Steve Hockensmith: Weiße Magie – Vorsicht Stufe!

Tarotkarten und eine Kriminalgeschichte: Bei dieser gewagten Mixtur hätte einiges schief gehen können. Hat es aber nicht. Dafür sorgen eine wunderbar witzige Heldin, schräge Nebenfiguren und die Tarotkarten, die als amüsante „Sidekicks“ im Hintergrund fungieren, aber nicht handlungsrelevant in die Story eingreifen. Der zweite Roman der „Vorsicht Magie“-Reihe erinnert ein wenig an „Fargo“ – nur dass die Handlung im wesentlich hitzigeren Arizona angesiedelt ist.

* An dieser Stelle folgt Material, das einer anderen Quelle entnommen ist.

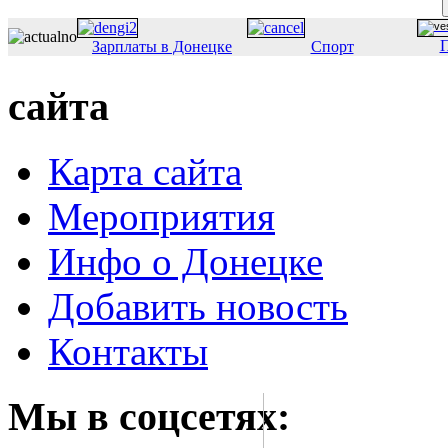
П
Зарплаты в Донецке
Спорт
сайта
Карта сайта
Мероприятия
Инфо о Донецке
Добавить новость
Контакты
Мы в соцсетях:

Alanis, die vor vielen Jahren aus ihrer Trickbetrüger-Familie abgehauen ist, strandet in einem Kaff im staubigen Arizona. Hier hat sie von ihrer Mutter den Tarotladen „Weiße Magie – gut und günstig“ geerbt, der dazu diente, hilfesuchenden Menschen das Geld aus der Tasche zu ziehen. Obwohl Alanis von der Bedeutung des „Gehängten“ und „Hierophanten“ zunächst keinen blassen Schimmer hat, tritt sie das Erbe an. Denn sie hat nicht nur die Vormundschaft für ihre bis dato unbekannte 17-jährige Halbschwester übernommen. Sie möchte auch Wiedergutmachung an all den geprellten KundenInnen leisten. Ein nobles Vorhaben, das gehörig in die Hose geht. Fazit: Gute Taten sind gefährlich!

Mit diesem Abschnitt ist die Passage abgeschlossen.